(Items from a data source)
=== Begin Enclosure ===
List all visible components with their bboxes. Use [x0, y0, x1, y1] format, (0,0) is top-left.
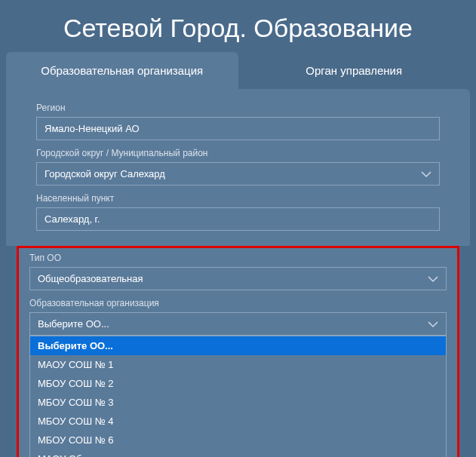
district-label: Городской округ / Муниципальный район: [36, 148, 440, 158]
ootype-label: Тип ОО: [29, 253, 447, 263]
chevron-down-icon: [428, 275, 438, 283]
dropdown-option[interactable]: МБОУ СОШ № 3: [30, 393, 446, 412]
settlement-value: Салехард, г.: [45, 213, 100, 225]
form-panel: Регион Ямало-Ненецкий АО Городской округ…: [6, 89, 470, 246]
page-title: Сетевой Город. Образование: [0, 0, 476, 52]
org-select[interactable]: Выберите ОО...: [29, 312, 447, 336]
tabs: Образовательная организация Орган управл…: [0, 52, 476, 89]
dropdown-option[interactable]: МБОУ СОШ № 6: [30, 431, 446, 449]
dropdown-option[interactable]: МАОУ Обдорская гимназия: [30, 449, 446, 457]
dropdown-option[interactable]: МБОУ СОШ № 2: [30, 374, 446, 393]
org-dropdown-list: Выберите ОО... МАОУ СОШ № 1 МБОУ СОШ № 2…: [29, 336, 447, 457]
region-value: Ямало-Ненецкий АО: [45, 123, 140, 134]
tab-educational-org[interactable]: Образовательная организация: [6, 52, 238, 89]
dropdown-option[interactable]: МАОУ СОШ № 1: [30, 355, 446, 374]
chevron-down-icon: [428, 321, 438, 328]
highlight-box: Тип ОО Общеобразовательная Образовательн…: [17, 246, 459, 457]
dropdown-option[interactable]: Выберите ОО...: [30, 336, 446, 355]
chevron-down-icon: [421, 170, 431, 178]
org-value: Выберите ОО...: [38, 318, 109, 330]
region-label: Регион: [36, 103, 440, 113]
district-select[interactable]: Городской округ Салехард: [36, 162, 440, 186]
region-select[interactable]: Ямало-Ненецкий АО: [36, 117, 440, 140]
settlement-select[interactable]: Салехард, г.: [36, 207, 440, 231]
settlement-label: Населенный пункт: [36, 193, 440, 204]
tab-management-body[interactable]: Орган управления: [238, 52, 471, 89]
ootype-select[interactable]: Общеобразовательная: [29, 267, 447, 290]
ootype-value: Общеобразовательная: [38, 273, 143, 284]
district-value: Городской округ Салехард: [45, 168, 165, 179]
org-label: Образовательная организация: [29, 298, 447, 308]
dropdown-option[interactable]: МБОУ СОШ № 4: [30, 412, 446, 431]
=== End Enclosure ===
AIM OF THE TASK: The pictures stay out; copy the rest of the data word for word.

ANSWER BOX:
List all visible components with their bboxes. Use [x0, y0, x1, y1] format, (0,0) is top-left.
district-label: Городской округ / Муниципальный район: [36, 148, 440, 158]
ootype-label: Тип ОО: [29, 253, 447, 263]
chevron-down-icon: [428, 275, 438, 283]
dropdown-option[interactable]: МБОУ СОШ № 3: [30, 393, 446, 412]
settlement-value: Салехард, г.: [45, 213, 100, 225]
form-panel: Регион Ямало-Ненецкий АО Городской округ…: [6, 89, 470, 246]
page-title: Сетевой Город. Образование: [0, 0, 476, 52]
org-select[interactable]: Выберите ОО...: [29, 312, 447, 336]
tabs: Образовательная организация Орган управл…: [0, 52, 476, 89]
dropdown-option[interactable]: МБОУ СОШ № 6: [30, 431, 446, 449]
dropdown-option[interactable]: МАОУ Обдорская гимназия: [30, 449, 446, 457]
dropdown-option[interactable]: МБОУ СОШ № 2: [30, 374, 446, 393]
org-dropdown-list: Выберите ОО... МАОУ СОШ № 1 МБОУ СОШ № 2…: [29, 336, 447, 457]
region-value: Ямало-Ненецкий АО: [45, 123, 140, 134]
tab-educational-org[interactable]: Образовательная организация: [6, 52, 238, 89]
dropdown-option[interactable]: МАОУ СОШ № 1: [30, 355, 446, 374]
chevron-down-icon: [428, 321, 438, 328]
highlight-box: Тип ОО Общеобразовательная Образовательн…: [17, 246, 459, 457]
dropdown-option[interactable]: Выберите ОО...: [30, 336, 446, 355]
chevron-down-icon: [421, 170, 431, 178]
org-value: Выберите ОО...: [38, 318, 109, 330]
region-label: Регион: [36, 103, 440, 113]
district-select[interactable]: Городской округ Салехард: [36, 162, 440, 186]
region-select[interactable]: Ямало-Ненецкий АО: [36, 117, 440, 140]
settlement-select[interactable]: Салехард, г.: [36, 207, 440, 231]
settlement-label: Населенный пункт: [36, 193, 440, 204]
tab-management-body[interactable]: Орган управления: [238, 52, 471, 89]
ootype-select[interactable]: Общеобразовательная: [29, 267, 447, 290]
ootype-value: Общеобразовательная: [38, 273, 143, 284]
district-value: Городской округ Салехард: [45, 168, 165, 179]
org-label: Образовательная организация: [29, 298, 447, 308]
dropdown-option[interactable]: МБОУ СОШ № 4: [30, 412, 446, 431]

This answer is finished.